[Stored data entries]
# # # #
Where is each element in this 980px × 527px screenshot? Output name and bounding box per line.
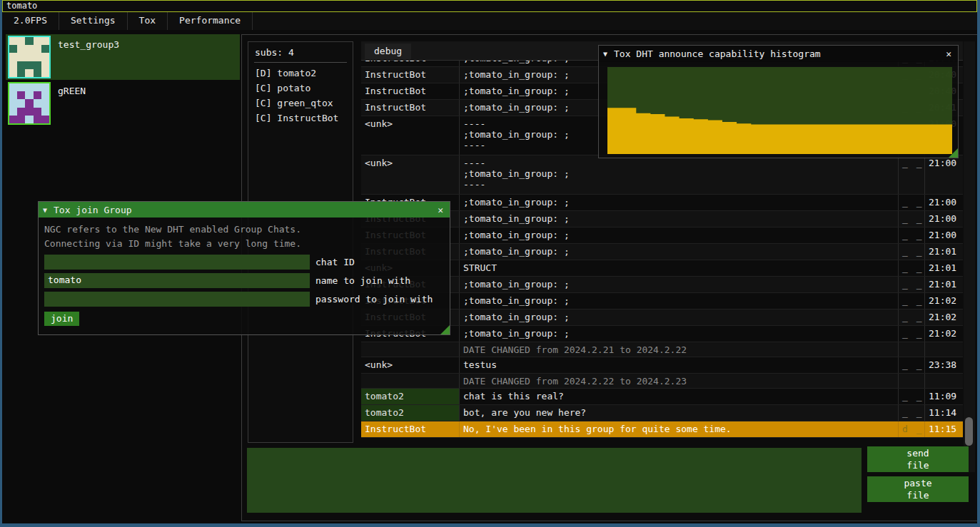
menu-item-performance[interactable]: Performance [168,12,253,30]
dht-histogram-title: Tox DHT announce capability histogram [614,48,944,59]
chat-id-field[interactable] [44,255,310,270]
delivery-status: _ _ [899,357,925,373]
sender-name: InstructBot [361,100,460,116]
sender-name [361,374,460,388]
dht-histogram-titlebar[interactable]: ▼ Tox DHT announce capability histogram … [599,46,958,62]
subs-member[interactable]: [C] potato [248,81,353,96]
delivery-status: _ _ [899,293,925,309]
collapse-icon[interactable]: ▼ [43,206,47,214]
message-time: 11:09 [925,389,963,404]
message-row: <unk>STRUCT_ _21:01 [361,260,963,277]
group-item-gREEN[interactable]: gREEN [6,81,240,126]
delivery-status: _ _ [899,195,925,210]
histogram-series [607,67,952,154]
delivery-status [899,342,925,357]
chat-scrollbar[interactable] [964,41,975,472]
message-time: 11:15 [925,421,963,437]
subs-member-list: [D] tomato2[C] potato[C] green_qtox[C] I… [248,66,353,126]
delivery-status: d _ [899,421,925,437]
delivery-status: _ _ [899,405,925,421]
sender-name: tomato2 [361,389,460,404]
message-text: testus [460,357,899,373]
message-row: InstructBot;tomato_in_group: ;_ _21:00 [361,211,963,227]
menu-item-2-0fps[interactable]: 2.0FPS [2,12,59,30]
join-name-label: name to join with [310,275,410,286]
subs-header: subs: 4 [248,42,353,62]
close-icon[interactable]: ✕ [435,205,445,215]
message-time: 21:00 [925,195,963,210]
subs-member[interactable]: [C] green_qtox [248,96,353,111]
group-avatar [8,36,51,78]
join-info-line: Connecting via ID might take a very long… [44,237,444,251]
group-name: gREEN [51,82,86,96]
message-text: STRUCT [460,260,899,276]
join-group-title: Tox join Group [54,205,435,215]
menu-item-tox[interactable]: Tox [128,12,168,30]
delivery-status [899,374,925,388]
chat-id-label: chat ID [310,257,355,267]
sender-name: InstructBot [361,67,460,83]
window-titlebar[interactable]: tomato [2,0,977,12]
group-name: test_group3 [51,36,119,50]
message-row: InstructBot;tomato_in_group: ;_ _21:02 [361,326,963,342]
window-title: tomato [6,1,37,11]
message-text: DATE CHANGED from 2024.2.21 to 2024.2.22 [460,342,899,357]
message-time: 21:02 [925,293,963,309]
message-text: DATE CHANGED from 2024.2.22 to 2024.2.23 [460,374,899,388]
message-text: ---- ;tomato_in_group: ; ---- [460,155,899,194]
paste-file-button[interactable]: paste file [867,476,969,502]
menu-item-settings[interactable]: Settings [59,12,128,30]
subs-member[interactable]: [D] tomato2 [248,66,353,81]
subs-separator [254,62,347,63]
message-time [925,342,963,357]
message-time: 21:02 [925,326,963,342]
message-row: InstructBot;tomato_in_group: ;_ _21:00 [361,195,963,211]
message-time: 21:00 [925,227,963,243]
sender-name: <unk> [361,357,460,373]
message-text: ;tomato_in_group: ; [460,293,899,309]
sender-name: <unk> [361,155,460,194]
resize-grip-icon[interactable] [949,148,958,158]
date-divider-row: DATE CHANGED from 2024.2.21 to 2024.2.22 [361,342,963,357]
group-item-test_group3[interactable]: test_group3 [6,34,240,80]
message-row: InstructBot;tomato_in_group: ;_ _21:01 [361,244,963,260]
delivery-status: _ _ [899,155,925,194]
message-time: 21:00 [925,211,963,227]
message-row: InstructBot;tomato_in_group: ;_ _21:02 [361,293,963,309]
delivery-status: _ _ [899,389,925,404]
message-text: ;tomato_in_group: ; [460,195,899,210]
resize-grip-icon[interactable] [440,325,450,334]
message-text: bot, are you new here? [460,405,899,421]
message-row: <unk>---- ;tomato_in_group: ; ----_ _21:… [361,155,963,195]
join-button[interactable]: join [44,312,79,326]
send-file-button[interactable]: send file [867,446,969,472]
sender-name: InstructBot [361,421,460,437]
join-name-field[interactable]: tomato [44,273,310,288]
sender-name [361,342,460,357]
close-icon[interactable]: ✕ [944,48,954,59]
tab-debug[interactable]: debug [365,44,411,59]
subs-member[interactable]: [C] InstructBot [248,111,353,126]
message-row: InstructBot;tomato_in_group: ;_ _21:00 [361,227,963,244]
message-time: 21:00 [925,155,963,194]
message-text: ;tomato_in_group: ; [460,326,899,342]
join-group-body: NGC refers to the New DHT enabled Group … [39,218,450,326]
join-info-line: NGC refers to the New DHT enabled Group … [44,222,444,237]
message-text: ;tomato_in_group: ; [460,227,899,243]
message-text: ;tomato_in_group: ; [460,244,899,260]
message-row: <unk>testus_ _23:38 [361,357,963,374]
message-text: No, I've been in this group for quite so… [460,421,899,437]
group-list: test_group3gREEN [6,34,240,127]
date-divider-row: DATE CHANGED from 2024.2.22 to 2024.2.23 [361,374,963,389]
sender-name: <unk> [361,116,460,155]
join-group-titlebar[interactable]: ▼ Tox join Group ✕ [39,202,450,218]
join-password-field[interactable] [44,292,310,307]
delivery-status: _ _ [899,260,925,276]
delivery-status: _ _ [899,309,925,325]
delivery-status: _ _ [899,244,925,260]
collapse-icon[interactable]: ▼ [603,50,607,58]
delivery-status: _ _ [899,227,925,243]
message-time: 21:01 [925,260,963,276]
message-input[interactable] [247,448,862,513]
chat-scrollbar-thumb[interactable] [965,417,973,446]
# # # #
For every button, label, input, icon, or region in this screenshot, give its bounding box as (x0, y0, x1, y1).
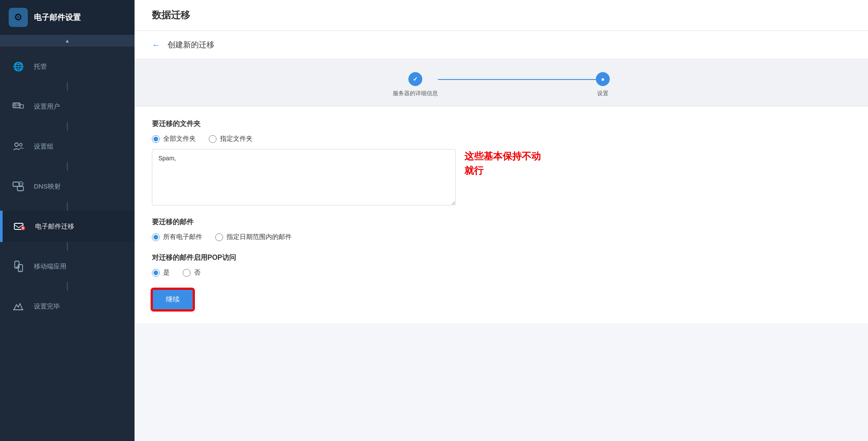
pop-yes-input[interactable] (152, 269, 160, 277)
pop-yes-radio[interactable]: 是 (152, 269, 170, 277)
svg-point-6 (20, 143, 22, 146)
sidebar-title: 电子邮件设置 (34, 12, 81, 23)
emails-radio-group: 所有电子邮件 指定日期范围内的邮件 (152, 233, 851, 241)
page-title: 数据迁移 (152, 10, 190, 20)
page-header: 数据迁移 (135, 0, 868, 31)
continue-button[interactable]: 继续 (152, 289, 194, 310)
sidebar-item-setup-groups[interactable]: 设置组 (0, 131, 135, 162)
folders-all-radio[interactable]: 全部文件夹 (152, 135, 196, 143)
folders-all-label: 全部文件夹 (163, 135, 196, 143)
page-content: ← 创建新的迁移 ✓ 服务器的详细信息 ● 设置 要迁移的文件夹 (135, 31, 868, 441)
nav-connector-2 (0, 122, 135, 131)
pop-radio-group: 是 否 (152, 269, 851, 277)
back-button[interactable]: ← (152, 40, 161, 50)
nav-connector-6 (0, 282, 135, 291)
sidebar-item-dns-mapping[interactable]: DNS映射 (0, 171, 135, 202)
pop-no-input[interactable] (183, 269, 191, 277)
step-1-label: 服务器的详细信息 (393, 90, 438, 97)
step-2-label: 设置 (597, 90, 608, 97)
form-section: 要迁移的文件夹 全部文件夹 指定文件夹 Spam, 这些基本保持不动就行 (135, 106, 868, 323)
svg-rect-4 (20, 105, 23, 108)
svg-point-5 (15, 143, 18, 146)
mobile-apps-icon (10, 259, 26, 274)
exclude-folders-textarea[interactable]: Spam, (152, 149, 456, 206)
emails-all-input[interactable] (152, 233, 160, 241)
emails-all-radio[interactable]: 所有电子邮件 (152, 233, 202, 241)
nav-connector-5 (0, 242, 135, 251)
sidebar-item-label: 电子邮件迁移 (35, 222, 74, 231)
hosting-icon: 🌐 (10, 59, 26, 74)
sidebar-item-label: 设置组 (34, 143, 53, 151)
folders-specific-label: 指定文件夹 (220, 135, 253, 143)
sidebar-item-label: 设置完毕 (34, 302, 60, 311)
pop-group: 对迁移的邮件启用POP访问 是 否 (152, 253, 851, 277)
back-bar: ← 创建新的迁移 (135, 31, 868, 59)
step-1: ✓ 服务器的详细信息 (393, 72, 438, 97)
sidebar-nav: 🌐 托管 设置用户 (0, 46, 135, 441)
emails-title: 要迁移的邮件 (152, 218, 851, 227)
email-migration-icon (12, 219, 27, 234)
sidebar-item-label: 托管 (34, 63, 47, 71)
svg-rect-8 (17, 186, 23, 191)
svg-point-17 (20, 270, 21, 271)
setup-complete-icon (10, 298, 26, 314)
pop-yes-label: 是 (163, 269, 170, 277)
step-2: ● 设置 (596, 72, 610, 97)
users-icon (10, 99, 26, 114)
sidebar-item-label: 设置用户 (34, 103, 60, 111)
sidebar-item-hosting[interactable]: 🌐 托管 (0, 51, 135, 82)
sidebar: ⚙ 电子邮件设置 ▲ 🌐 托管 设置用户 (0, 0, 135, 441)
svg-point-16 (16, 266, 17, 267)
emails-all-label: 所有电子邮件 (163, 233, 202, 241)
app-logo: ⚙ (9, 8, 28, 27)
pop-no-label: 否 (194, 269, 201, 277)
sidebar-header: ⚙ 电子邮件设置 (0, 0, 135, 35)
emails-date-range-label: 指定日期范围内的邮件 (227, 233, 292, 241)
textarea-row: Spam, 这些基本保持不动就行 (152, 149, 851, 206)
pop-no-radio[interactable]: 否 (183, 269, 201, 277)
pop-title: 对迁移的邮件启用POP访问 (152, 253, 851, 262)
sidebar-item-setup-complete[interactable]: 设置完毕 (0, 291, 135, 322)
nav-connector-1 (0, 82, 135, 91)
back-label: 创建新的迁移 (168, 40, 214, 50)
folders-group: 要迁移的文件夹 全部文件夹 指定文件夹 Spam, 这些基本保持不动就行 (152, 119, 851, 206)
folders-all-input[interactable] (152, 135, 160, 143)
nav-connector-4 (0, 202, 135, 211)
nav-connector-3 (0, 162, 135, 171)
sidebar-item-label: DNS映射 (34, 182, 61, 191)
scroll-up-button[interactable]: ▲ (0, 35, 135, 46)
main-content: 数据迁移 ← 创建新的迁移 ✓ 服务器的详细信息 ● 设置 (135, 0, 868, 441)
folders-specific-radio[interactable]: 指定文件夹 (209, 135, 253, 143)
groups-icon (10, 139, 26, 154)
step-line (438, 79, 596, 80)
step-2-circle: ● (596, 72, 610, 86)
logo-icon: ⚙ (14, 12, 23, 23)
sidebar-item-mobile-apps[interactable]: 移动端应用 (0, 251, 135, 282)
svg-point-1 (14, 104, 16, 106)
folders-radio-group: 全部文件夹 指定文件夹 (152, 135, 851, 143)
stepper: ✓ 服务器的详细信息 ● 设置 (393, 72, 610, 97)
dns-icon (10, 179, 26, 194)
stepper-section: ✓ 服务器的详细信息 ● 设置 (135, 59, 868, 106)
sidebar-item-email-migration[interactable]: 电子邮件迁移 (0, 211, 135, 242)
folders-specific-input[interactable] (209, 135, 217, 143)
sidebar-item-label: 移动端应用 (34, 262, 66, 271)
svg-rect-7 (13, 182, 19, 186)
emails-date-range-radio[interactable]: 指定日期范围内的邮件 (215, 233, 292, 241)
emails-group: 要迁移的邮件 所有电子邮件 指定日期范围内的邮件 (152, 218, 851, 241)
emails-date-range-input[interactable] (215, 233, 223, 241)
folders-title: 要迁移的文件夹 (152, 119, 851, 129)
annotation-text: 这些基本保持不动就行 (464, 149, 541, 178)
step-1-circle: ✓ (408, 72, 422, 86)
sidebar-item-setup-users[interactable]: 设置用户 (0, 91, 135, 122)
# # # #
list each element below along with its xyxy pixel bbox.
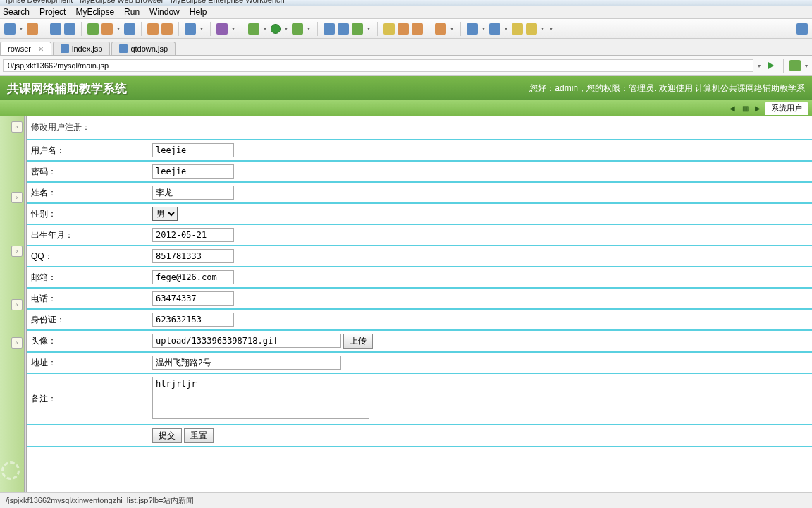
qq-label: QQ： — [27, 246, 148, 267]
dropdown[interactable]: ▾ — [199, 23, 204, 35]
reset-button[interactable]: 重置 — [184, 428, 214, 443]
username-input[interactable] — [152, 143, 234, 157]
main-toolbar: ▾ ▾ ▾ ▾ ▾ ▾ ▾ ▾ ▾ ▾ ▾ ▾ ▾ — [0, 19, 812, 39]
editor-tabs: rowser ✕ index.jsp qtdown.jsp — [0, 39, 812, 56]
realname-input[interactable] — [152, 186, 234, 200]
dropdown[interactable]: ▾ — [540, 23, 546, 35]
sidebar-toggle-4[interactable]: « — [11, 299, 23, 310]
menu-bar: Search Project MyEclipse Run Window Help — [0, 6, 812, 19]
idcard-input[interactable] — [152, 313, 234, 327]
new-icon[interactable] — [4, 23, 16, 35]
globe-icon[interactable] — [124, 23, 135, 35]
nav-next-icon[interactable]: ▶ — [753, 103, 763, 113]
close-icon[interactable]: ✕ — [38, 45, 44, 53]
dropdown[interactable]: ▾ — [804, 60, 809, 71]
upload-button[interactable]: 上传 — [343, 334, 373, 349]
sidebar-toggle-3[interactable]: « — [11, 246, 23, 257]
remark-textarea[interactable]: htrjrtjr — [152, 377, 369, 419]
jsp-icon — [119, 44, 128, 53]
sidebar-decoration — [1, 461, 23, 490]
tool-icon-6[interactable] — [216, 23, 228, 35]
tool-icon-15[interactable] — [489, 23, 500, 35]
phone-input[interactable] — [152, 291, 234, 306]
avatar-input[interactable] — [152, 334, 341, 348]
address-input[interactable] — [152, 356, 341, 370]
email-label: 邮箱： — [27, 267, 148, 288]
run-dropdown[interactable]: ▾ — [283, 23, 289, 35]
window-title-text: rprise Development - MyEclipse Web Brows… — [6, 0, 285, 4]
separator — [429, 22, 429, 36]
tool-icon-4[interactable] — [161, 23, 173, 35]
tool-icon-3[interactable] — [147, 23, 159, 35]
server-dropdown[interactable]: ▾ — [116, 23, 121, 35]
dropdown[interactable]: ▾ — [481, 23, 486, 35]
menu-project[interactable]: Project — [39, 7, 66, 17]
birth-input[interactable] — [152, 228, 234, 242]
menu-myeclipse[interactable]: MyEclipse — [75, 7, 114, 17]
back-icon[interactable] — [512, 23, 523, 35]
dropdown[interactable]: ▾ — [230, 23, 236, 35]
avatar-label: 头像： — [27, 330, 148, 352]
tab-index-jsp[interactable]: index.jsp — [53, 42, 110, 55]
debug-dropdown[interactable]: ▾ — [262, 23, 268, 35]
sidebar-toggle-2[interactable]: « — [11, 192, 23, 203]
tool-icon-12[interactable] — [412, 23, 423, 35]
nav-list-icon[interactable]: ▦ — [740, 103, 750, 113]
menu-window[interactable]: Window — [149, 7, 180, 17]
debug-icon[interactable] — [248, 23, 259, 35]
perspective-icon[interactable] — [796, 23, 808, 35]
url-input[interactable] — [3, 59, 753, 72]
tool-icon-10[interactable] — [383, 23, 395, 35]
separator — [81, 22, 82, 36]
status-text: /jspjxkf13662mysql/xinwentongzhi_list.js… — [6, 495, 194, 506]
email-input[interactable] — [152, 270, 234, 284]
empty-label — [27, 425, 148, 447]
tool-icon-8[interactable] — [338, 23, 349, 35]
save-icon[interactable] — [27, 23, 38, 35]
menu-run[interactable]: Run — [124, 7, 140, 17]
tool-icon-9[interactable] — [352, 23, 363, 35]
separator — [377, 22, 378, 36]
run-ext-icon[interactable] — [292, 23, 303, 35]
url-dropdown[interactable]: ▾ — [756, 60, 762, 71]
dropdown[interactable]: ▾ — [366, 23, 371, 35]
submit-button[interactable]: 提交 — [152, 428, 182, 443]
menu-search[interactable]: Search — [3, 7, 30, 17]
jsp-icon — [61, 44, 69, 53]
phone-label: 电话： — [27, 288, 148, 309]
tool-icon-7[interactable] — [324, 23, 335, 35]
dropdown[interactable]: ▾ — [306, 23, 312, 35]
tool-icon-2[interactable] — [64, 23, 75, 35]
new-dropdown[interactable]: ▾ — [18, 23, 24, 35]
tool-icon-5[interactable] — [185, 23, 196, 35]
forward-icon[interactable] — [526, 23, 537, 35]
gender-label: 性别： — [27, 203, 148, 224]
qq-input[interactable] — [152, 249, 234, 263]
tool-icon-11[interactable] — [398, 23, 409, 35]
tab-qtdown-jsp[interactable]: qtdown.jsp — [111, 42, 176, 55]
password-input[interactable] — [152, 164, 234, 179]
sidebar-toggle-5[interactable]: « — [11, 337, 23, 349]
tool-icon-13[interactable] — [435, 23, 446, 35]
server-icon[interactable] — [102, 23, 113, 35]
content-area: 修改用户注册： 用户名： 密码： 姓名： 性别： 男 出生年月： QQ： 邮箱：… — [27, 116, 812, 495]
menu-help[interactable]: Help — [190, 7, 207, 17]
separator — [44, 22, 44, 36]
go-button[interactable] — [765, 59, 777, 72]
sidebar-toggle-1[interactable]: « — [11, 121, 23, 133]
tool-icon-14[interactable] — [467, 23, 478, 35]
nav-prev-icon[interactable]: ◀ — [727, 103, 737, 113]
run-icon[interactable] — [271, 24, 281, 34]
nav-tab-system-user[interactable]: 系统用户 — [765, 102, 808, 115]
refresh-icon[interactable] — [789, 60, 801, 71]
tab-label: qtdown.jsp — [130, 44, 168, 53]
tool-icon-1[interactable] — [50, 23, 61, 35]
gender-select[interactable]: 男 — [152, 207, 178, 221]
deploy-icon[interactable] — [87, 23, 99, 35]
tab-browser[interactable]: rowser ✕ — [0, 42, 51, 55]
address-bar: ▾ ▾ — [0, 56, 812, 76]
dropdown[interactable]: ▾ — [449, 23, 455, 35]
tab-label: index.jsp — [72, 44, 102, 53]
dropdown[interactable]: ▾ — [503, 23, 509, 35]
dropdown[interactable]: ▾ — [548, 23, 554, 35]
# # # #
• **What you need to do**: The answer must consist of each line from the entries that contains the string "with".

• **Solution**:
join-name-label: name to join with [310,275,410,286]
list each element below along with its xyxy pixel bbox.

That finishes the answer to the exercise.